Le logiciel libre est en danger, l’heure est grave. Anaël Navarro et Pascal Rullier vous proposent de parcourir l’actualité politique et logicielle sur le Libre.

La France aurait exigé le secret sur l’ACTA et la riposte graduée

C’est un grave aveu qu’a fait Nathalie Kosciusko-Morizet ce matin en présentant le groupe d’experts appelés à travailler sur la neutralité du net. En conférence de presse, NKM a avoué (ou prétendu) ne rien savoir sur l’ACTA, le traité international de lutte contre la contrefaçon que négocient actuellement près d’une quarantaine d’Etats. "Vous savez, l’ACTA c’est mystérieux pour tout le monde, y compris pour nous", s’est-elle défaussée.

Le chapitre Internet de l’ACTA que numerama analyse cette semaine concerne pourtant directement la secrétaire d’état à l’économie numérique, puisqu’il met en cause l’équilibre de la loi pour la confiance dans l’économie numérique (LCEN). Dans un billet, le journaliste Guerric Poncet s’interroge : "Mais qui négocie quoi ?". Il rapporte que selon un négociateur européen en charge de l’ACTA, Bercy aurait envoyé des troupes négocier le traité en sus de la Commission Européenne, qui négocie au nom de l’Union et donc de tous les états membres. Mais en conférence de presse, NKM a assuré que la France n’avait pas missionné de négociateurs.

Le trouble est d’autant plus grand que selon Guerric Poncet, qui cite une source anonyme au sein de la Commission, "c’est la présidence française de l’UE, en 2008, qui a poussé pour l’extension de l’ACTA sur le terrain de la lutte anti-piratage, et pour la protection des négociations par le secret le plus absolu".

A cette époque, Nicolas Sarkozy luttait contre le Parlement Européen qui, via l’amendement 138 au Paquet Télécom, s’opposait à la riposte graduée à la française.
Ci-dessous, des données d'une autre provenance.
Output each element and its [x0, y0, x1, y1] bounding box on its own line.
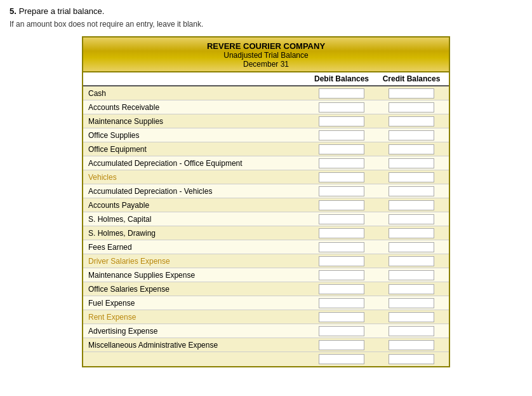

Il a pu vouloir se servir de l’ACTA pour imposer par le haut au Parlement Européen la riposte graduée que les eurodéputés rejetaient. Ca n’est que lorsque le Conseil constitutionnel a rappelé l’évidente nécessité de recourir au juge avant toute suspension de l’accès à Internet que le Président français a lâché du leste au niveau européen, et peut-être aussi au niveau international.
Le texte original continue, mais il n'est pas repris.